YouTuber Will Tennyson regularly experiments with the diet plan and fitness regimes of some of the world’s fittest athletes, from Olympian Michael Phelps to boxing champion Muhammad Ali. For his latest fitness challenge, however, the Gen-Z bodybuilder spent a day tackling a gruelling ‘shoulders and arms’ workout with Ironman triathlete Nick Bare.
“I say we start with some core, I always start with core,” Bare says, speaking at his gym in Austin, Texas. “Some hanging leg raises, some GHD sit-ups, then we’ll go into a pressing movement. So I like doing some sort of compound strength, hypertrophy, strength, hypertrophy, and then we’ll finish off with an arm blaster.”
“That’s the most abs I’ve done in a year,” says Tennyson, as they start working through the hanging leg raises. “If this is not a message, and a warning to train your abs, I don’t know what is. I’m dying.”
It’s seemingly no sweat for Bare, who, it transpires, has 20 miles to run the following day. “I want to say, this man swam the Gulf of Mexico this morning already, he’s probably already been on a bike ride, and then this, and then another workout at night before bed,” jokes Tennyson. “And then yoga,” Bare chimes in.

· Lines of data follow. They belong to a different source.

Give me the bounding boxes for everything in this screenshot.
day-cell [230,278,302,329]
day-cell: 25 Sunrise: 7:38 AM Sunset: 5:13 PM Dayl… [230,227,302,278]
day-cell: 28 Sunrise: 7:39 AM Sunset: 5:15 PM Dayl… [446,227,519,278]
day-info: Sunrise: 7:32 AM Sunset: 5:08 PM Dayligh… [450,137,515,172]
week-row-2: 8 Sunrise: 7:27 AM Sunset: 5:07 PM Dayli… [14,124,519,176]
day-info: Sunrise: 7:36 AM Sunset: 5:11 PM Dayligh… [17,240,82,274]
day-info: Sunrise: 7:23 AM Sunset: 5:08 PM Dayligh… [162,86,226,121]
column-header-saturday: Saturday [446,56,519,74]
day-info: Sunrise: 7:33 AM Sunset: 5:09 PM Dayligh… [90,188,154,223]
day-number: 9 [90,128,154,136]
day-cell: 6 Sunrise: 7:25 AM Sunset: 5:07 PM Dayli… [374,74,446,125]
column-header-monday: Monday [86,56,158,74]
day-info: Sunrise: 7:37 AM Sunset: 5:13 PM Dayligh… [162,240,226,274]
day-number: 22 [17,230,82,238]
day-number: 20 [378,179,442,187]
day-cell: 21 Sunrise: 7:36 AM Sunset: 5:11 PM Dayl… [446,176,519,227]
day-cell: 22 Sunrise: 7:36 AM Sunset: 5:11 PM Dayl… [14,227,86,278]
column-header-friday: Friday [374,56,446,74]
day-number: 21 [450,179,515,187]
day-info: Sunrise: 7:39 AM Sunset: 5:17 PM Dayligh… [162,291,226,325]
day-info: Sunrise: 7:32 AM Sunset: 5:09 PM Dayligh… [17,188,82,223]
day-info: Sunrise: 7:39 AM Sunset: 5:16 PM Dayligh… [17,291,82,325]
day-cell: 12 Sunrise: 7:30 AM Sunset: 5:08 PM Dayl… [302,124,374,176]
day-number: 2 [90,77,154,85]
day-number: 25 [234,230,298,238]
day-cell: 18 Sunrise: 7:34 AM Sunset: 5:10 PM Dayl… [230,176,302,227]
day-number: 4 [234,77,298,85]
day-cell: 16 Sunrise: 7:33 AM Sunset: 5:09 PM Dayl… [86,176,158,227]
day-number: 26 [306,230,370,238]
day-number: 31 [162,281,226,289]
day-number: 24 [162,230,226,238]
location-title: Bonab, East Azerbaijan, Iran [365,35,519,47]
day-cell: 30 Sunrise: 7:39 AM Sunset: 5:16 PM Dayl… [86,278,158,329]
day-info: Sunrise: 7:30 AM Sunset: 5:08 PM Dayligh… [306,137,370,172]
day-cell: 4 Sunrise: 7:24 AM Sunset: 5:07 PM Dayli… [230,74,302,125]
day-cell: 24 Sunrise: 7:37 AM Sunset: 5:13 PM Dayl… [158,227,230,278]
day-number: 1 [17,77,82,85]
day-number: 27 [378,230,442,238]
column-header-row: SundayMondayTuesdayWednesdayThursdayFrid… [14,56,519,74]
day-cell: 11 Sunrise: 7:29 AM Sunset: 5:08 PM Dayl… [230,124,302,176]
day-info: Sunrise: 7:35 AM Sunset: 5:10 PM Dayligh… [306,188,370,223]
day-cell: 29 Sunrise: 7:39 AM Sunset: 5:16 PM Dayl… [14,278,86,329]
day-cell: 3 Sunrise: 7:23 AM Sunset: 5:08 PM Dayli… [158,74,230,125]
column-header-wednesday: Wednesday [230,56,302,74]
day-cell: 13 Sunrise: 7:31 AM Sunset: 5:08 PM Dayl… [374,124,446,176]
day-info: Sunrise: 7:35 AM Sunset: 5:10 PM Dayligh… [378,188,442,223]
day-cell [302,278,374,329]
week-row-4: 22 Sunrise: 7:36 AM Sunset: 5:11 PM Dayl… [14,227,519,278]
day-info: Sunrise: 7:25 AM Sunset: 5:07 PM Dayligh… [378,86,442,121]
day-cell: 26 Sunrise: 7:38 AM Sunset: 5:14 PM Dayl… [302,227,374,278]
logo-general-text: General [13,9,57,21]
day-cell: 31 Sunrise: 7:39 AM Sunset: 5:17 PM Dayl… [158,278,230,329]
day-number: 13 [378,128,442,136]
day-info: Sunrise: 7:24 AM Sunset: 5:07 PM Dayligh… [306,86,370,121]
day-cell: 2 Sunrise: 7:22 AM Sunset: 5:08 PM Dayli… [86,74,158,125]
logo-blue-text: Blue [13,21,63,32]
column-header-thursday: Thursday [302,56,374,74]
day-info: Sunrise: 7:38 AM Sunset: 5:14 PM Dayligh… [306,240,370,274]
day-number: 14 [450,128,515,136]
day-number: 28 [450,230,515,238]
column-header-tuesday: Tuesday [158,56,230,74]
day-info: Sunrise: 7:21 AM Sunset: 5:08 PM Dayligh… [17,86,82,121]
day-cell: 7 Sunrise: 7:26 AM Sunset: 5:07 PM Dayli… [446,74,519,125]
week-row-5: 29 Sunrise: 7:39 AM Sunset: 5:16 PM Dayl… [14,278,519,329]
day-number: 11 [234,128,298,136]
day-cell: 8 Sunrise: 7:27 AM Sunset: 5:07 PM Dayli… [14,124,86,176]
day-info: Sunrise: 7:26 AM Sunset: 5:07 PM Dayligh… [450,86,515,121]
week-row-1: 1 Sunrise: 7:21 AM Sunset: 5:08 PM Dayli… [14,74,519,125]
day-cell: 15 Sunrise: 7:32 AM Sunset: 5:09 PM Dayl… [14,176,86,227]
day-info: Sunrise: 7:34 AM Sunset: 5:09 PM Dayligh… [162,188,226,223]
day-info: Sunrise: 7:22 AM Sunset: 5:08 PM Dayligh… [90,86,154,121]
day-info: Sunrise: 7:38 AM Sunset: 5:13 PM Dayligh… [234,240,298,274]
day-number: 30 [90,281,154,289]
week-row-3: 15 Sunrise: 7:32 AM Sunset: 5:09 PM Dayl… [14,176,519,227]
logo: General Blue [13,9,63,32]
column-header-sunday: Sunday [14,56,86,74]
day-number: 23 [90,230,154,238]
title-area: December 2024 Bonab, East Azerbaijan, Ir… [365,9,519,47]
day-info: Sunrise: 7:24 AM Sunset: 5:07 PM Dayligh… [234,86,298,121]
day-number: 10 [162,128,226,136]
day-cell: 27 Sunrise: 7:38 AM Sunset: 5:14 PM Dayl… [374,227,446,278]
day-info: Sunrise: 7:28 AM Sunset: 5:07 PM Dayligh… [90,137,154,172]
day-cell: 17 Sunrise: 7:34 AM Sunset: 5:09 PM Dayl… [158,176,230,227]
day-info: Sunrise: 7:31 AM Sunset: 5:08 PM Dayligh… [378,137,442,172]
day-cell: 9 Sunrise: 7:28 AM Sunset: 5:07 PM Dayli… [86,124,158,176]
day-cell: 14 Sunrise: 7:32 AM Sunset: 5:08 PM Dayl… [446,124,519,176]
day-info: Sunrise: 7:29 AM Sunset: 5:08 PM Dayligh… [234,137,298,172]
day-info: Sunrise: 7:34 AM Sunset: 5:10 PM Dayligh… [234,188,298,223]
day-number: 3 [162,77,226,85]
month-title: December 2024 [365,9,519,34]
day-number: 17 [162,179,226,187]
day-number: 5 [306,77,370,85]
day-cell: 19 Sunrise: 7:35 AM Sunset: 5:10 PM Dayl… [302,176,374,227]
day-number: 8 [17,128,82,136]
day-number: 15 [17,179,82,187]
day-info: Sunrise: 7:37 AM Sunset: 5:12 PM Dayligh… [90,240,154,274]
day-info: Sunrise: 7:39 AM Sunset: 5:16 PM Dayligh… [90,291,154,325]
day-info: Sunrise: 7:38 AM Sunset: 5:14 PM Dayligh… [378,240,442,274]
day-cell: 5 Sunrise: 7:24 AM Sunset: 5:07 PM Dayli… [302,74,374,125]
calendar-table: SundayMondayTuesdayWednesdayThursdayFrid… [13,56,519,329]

Next, the duo tackle push-presses, increasing the weight incrementally as they progress through four sets. Bare says that generally, he doesn’t tend to have sets and reps in mind and instead refers to go by how he feels. “I’ll programme certain things like back squats and deadlifts,” he adds.

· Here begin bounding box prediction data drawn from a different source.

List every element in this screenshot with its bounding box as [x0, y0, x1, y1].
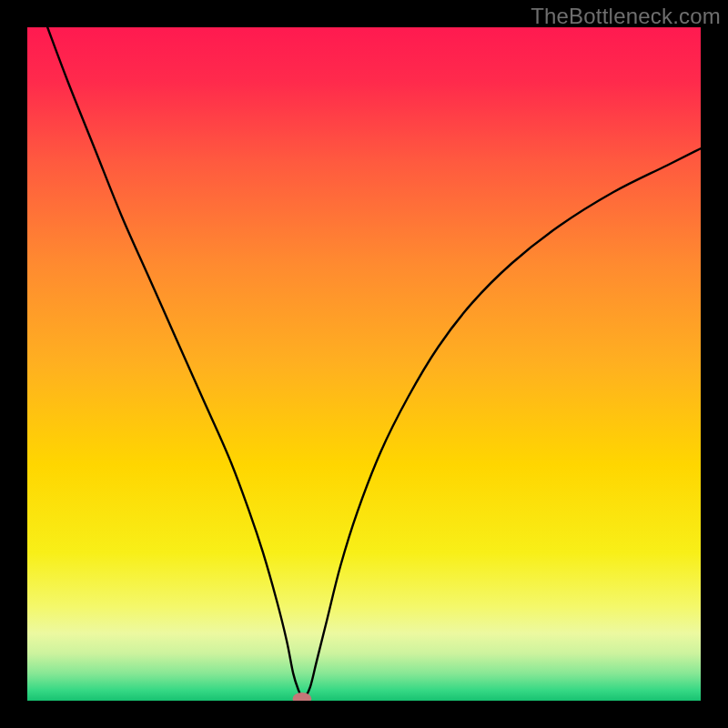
bottleneck-chart: [27, 27, 701, 701]
gradient-background: [27, 27, 701, 701]
watermark-text: TheBottleneck.com: [531, 4, 721, 29]
chart-frame: TheBottleneck.com: [0, 0, 728, 728]
plot-area: [27, 27, 701, 701]
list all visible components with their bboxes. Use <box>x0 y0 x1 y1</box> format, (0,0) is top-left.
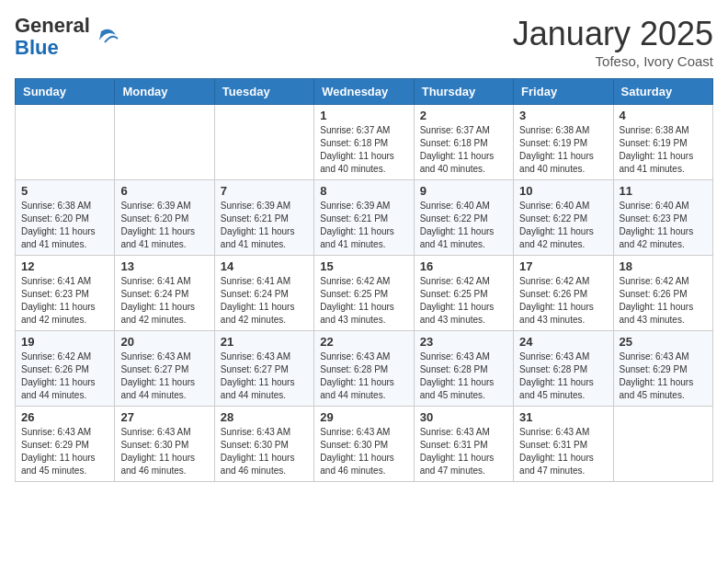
calendar-cell: 7Sunrise: 6:39 AM Sunset: 6:21 PM Daylig… <box>214 180 313 256</box>
day-info: Sunrise: 6:43 AM Sunset: 6:31 PM Dayligh… <box>519 426 607 477</box>
logo-text: General Blue <box>15 15 90 59</box>
month-title: January 2025 <box>513 15 713 53</box>
day-number: 26 <box>21 410 108 424</box>
calendar-cell: 14Sunrise: 6:41 AM Sunset: 6:24 PM Dayli… <box>214 256 313 331</box>
day-number: 5 <box>21 184 108 198</box>
calendar-cell: 13Sunrise: 6:41 AM Sunset: 6:24 PM Dayli… <box>115 256 214 331</box>
day-info: Sunrise: 6:41 AM Sunset: 6:24 PM Dayligh… <box>120 275 208 327</box>
title-block: January 2025 Tofeso, Ivory Coast <box>513 15 713 69</box>
day-info: Sunrise: 6:41 AM Sunset: 6:24 PM Dayligh… <box>221 275 308 327</box>
calendar-cell <box>613 407 712 482</box>
calendar-week-row: 12Sunrise: 6:41 AM Sunset: 6:23 PM Dayli… <box>16 256 713 331</box>
day-info: Sunrise: 6:43 AM Sunset: 6:31 PM Dayligh… <box>420 426 507 477</box>
day-number: 8 <box>320 184 407 198</box>
day-info: Sunrise: 6:39 AM Sunset: 6:21 PM Dayligh… <box>320 200 407 251</box>
calendar-cell: 12Sunrise: 6:41 AM Sunset: 6:23 PM Dayli… <box>16 256 115 331</box>
logo-blue: Blue <box>15 36 59 59</box>
day-number: 21 <box>221 335 308 349</box>
weekday-header-monday: Monday <box>115 79 214 105</box>
calendar-cell: 19Sunrise: 6:42 AM Sunset: 6:26 PM Dayli… <box>16 331 115 407</box>
calendar-cell: 5Sunrise: 6:38 AM Sunset: 6:20 PM Daylig… <box>16 180 115 256</box>
day-info: Sunrise: 6:43 AM Sunset: 6:30 PM Dayligh… <box>320 426 407 477</box>
calendar-cell: 24Sunrise: 6:43 AM Sunset: 6:28 PM Dayli… <box>514 331 613 407</box>
day-info: Sunrise: 6:41 AM Sunset: 6:23 PM Dayligh… <box>21 275 108 327</box>
day-number: 16 <box>420 259 507 273</box>
day-info: Sunrise: 6:43 AM Sunset: 6:28 PM Dayligh… <box>420 350 507 402</box>
day-number: 9 <box>420 184 507 198</box>
day-number: 29 <box>320 410 407 424</box>
calendar-table: SundayMondayTuesdayWednesdayThursdayFrid… <box>15 78 713 482</box>
day-info: Sunrise: 6:42 AM Sunset: 6:26 PM Dayligh… <box>21 350 108 402</box>
calendar-cell: 11Sunrise: 6:40 AM Sunset: 6:23 PM Dayli… <box>613 180 712 256</box>
weekday-header-saturday: Saturday <box>613 79 712 105</box>
day-number: 20 <box>120 335 208 349</box>
day-info: Sunrise: 6:38 AM Sunset: 6:20 PM Dayligh… <box>21 200 108 251</box>
day-info: Sunrise: 6:43 AM Sunset: 6:27 PM Dayligh… <box>221 350 308 402</box>
calendar-cell: 1Sunrise: 6:37 AM Sunset: 6:18 PM Daylig… <box>314 105 414 180</box>
day-info: Sunrise: 6:42 AM Sunset: 6:26 PM Dayligh… <box>519 275 607 327</box>
day-info: Sunrise: 6:38 AM Sunset: 6:19 PM Dayligh… <box>519 124 607 176</box>
day-info: Sunrise: 6:42 AM Sunset: 6:26 PM Dayligh… <box>620 275 707 327</box>
day-info: Sunrise: 6:43 AM Sunset: 6:29 PM Dayligh… <box>620 350 707 402</box>
day-number: 27 <box>120 410 208 424</box>
calendar-cell: 18Sunrise: 6:42 AM Sunset: 6:26 PM Dayli… <box>613 256 712 331</box>
day-info: Sunrise: 6:43 AM Sunset: 6:28 PM Dayligh… <box>519 350 607 402</box>
weekday-header-sunday: Sunday <box>16 79 115 105</box>
calendar-cell: 6Sunrise: 6:39 AM Sunset: 6:20 PM Daylig… <box>115 180 214 256</box>
day-info: Sunrise: 6:37 AM Sunset: 6:18 PM Dayligh… <box>420 124 507 176</box>
calendar-cell: 20Sunrise: 6:43 AM Sunset: 6:27 PM Dayli… <box>115 331 214 407</box>
weekday-header-row: SundayMondayTuesdayWednesdayThursdayFrid… <box>16 79 713 105</box>
day-number: 25 <box>620 335 707 349</box>
day-number: 13 <box>120 259 208 273</box>
weekday-header-tuesday: Tuesday <box>214 79 313 105</box>
calendar-week-row: 26Sunrise: 6:43 AM Sunset: 6:29 PM Dayli… <box>16 407 713 482</box>
day-info: Sunrise: 6:40 AM Sunset: 6:23 PM Dayligh… <box>620 200 707 251</box>
day-number: 4 <box>620 109 707 122</box>
day-info: Sunrise: 6:39 AM Sunset: 6:21 PM Dayligh… <box>221 200 308 251</box>
logo-icon <box>92 22 121 52</box>
day-info: Sunrise: 6:42 AM Sunset: 6:25 PM Dayligh… <box>320 275 407 327</box>
location-subtitle: Tofeso, Ivory Coast <box>513 53 713 69</box>
day-info: Sunrise: 6:43 AM Sunset: 6:28 PM Dayligh… <box>320 350 407 402</box>
day-number: 12 <box>21 259 108 273</box>
day-info: Sunrise: 6:42 AM Sunset: 6:25 PM Dayligh… <box>420 275 507 327</box>
calendar-cell <box>115 105 214 180</box>
calendar-cell: 17Sunrise: 6:42 AM Sunset: 6:26 PM Dayli… <box>514 256 613 331</box>
day-number: 3 <box>519 109 607 122</box>
calendar-cell: 30Sunrise: 6:43 AM Sunset: 6:31 PM Dayli… <box>414 407 513 482</box>
calendar-cell: 29Sunrise: 6:43 AM Sunset: 6:30 PM Dayli… <box>314 407 414 482</box>
logo-general: General <box>15 14 90 37</box>
day-number: 19 <box>21 335 108 349</box>
day-number: 14 <box>221 259 308 273</box>
calendar-cell: 10Sunrise: 6:40 AM Sunset: 6:22 PM Dayli… <box>514 180 613 256</box>
day-number: 24 <box>519 335 607 349</box>
day-info: Sunrise: 6:43 AM Sunset: 6:27 PM Dayligh… <box>120 350 208 402</box>
calendar-cell: 25Sunrise: 6:43 AM Sunset: 6:29 PM Dayli… <box>613 331 712 407</box>
calendar-cell: 26Sunrise: 6:43 AM Sunset: 6:29 PM Dayli… <box>16 407 115 482</box>
day-info: Sunrise: 6:38 AM Sunset: 6:19 PM Dayligh… <box>620 124 707 176</box>
day-number: 15 <box>320 259 407 273</box>
page-header: General Blue January 2025 Tofeso, Ivory … <box>15 15 713 69</box>
logo: General Blue <box>15 15 121 59</box>
calendar-cell: 23Sunrise: 6:43 AM Sunset: 6:28 PM Dayli… <box>414 331 513 407</box>
day-number: 11 <box>620 184 707 198</box>
day-info: Sunrise: 6:37 AM Sunset: 6:18 PM Dayligh… <box>320 124 407 176</box>
calendar-cell: 22Sunrise: 6:43 AM Sunset: 6:28 PM Dayli… <box>314 331 414 407</box>
calendar-cell: 2Sunrise: 6:37 AM Sunset: 6:18 PM Daylig… <box>414 105 513 180</box>
weekday-header-thursday: Thursday <box>414 79 513 105</box>
calendar-cell <box>214 105 313 180</box>
calendar-cell <box>16 105 115 180</box>
calendar-cell: 4Sunrise: 6:38 AM Sunset: 6:19 PM Daylig… <box>613 105 712 180</box>
calendar-cell: 15Sunrise: 6:42 AM Sunset: 6:25 PM Dayli… <box>314 256 414 331</box>
day-info: Sunrise: 6:43 AM Sunset: 6:29 PM Dayligh… <box>21 426 108 477</box>
day-number: 18 <box>620 259 707 273</box>
weekday-header-wednesday: Wednesday <box>314 79 414 105</box>
calendar-week-row: 1Sunrise: 6:37 AM Sunset: 6:18 PM Daylig… <box>16 105 713 180</box>
calendar-cell: 21Sunrise: 6:43 AM Sunset: 6:27 PM Dayli… <box>214 331 313 407</box>
day-number: 28 <box>221 410 308 424</box>
calendar-week-row: 19Sunrise: 6:42 AM Sunset: 6:26 PM Dayli… <box>16 331 713 407</box>
day-number: 17 <box>519 259 607 273</box>
day-number: 30 <box>420 410 507 424</box>
day-info: Sunrise: 6:43 AM Sunset: 6:30 PM Dayligh… <box>221 426 308 477</box>
day-number: 6 <box>120 184 208 198</box>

On the final two sets, they’re aiming for “as many reps as possible, shooting for around 10 reps,” says Tennyson. “It really loads your triceps, I feel like on a push press you get more than you would load on a strict press, you get that eccentric loading on the tricep.” (continued below)

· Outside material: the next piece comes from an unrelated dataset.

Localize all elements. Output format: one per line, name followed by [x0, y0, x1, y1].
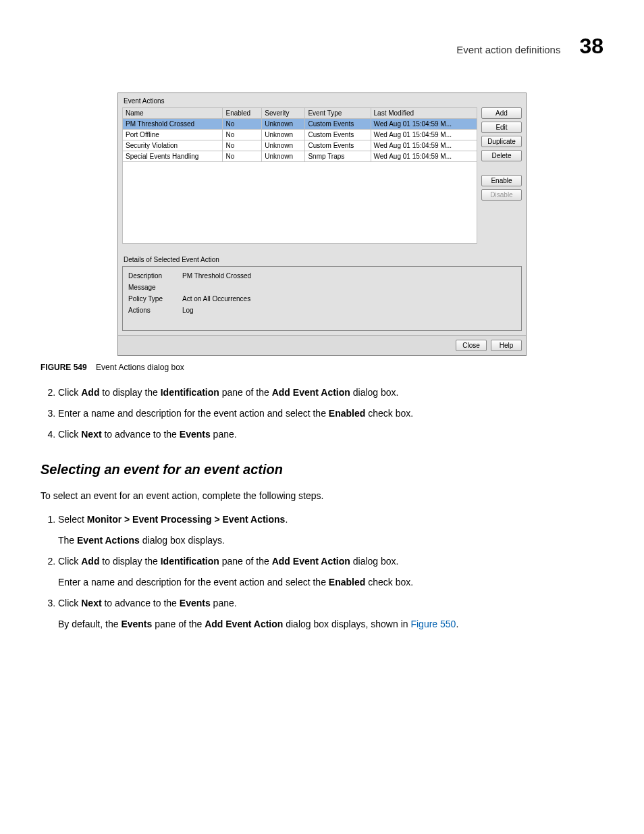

They move on to the reverse pec deck, completing four sets with 12 to 15 reps, before supersetting lateral raises with front plate raises – again, four sets with 15 reps. Turning to the camera, Tennyson says: “I’m only on my second set, Nick doesn’t rest. This guy does not rest”.
Their shoulders may be fried, but the workout isn’t over. Far from it. It’s time to tackle Bare’s “daily 100” push-ups, followed by dumbbell farmer’s walks. Then, Tennyson and Bare superset hammer curls with tricep dips, completing four sets of 12 reps without rest.
“It’s just as much cardio as it is weights because they literally don’t stop, it’s back and forth,” says a breathless Tennyson. “Especially in the heat, it’s not something I’m used to.”
Next, they hold a weight plate stacked with a dumbbell at a 90-degree angle for as long as possible, before completing a series of muscle-ups – first on Olympic rings, then a bar. “Ok, so I couldn’t do that yesterday with a band, and I just did three in a row,” says Tennyson. “I can’t explain it.”
Finally, the workout is complete. “It was way different to what I’m used to, there was a lot of athleticism involved, just like cardio. The bodybuilding [was] kinda what I expected training with [Bare],” Tennyson says, before eating a donut the size and shape of a loaf of sourdough bread. Fair play.